- **The problem**: Output the lines from the top of the entries below to the line with "avec D.R.I.V.E", both included, exactly and without pictures.

----- Provided data

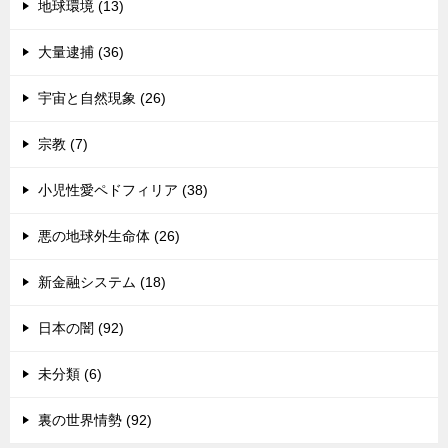
地球環境 (13)
大量逮捕 (36)
宇宙と自然現象 (26)
宗教 (7)
小児性愛ペドフィリア (38)
悪の地球外生命体 (26)
新金融システム (18)
日本の闇 (92)
未分類 (6)
裏の世界情勢 (92)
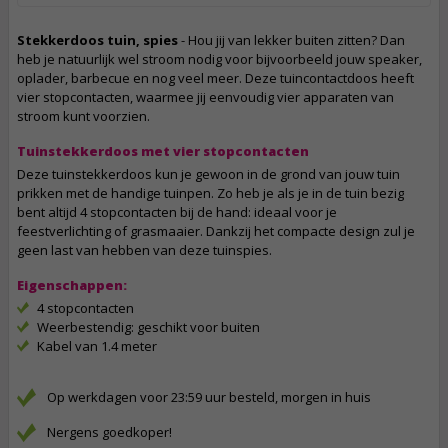
Stekkerdoos tuin, spies
- Hou jij van lekker buiten zitten? Dan
heb je natuurlijk wel stroom nodig voor bijvoorbeeld jouw speaker,
oplader, barbecue en nog veel meer. Deze tuincontactdoos heeft
vier stopcontacten, waarmee jij eenvoudig vier apparaten van
stroom kunt voorzien.
Tuinstekkerdoos met vier stopcontacten
Deze tuinstekkerdoos kun je gewoon in de grond van jouw tuin
prikken met de handige tuinpen. Zo heb je als je in de tuin bezig
bent altijd 4 stopcontacten bij de hand: ideaal voor je
feestverlichting of grasmaaier. Dankzij het compacte design zul je
geen last van hebben van deze tuinspies.
Eigenschappen:
4 stopcontacten
Weerbestendig: geschikt voor buiten
Kabel van 1.4 meter
Op werkdagen voor 23:59 uur besteld, morgen in huis
Nergens goedkoper!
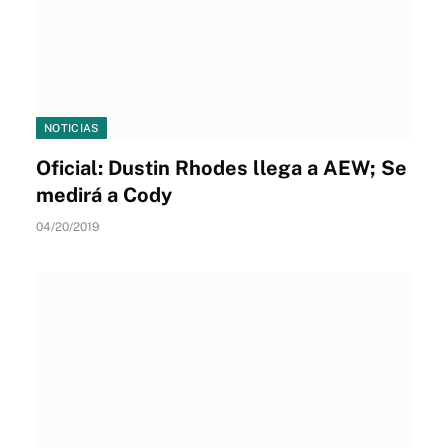
NOTICIAS
Oficial: Dustin Rhodes llega a AEW; Se
medirá a Cody
04/20/2019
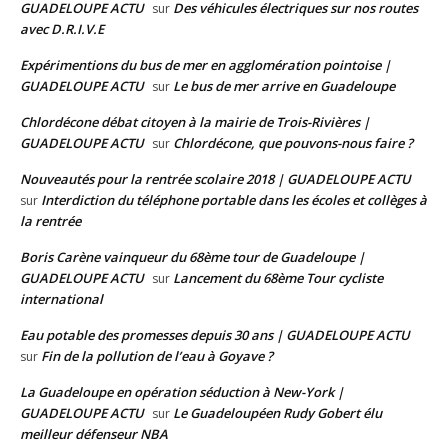
GUADELOUPE ACTU
Des véhicules électriques sur nos routes
sur
avec D.R.I.V.E
Expérimentions du bus de mer en agglomération pointoise |
GUADELOUPE ACTU
Le bus de mer arrive en Guadeloupe
sur
Chlordécone débat citoyen à la mairie de Trois-Rivières |
GUADELOUPE ACTU
Chlordécone, que pouvons-nous faire ?
sur
Nouveautés pour la rentrée scolaire 2018 | GUADELOUPE ACTU
Interdiction du téléphone portable dans les écoles et collèges à
sur
la rentrée
Boris Carène vainqueur du 68ème tour de Guadeloupe |
GUADELOUPE ACTU
Lancement du 68ème Tour cycliste
sur
international
Eau potable des promesses depuis 30 ans | GUADELOUPE ACTU
Fin de la pollution de l’eau à Goyave ?
sur
La Guadeloupe en opération séduction à New-York |
GUADELOUPE ACTU
Le Guadeloupéen Rudy Gobert élu
sur
meilleur défenseur NBA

----------

- **Exercise result**:
地球環境 (13)
大量逮捕 (36)
宇宙と自然現象 (26)
宗教 (7)
小児性愛ペドフィリア (38)
悪の地球外生命体 (26)
新金融システム (18)
日本の闇 (92)
未分類 (6)
裏の世界情勢 (92)
Stekkerdoos tuin, spies
- Hou jij van lekker buiten zitten? Dan
heb je natuurlijk wel stroom nodig voor bijvoorbeeld jouw speaker,
oplader, barbecue en nog veel meer. Deze tuincontactdoos heeft
vier stopcontacten, waarmee jij eenvoudig vier apparaten van
stroom kunt voorzien.
Tuinstekkerdoos met vier stopcontacten
Deze tuinstekkerdoos kun je gewoon in de grond van jouw tuin
prikken met de handige tuinpen. Zo heb je als je in de tuin bezig
bent altijd 4 stopcontacten bij de hand: ideaal voor je
feestverlichting of grasmaaier. Dankzij het compacte design zul je
geen last van hebben van deze tuinspies.
Eigenschappen:
4 stopcontacten
Weerbestendig: geschikt voor buiten
Kabel van 1.4 meter
Op werkdagen voor 23:59 uur besteld, morgen in huis
Nergens goedkoper!
NOTICIAS
Oficial: Dustin Rhodes llega a AEW; Se
medirá a Cody
04/20/2019
GUADELOUPE ACTU
Des véhicules électriques sur nos routes
sur
avec D.R.I.V.E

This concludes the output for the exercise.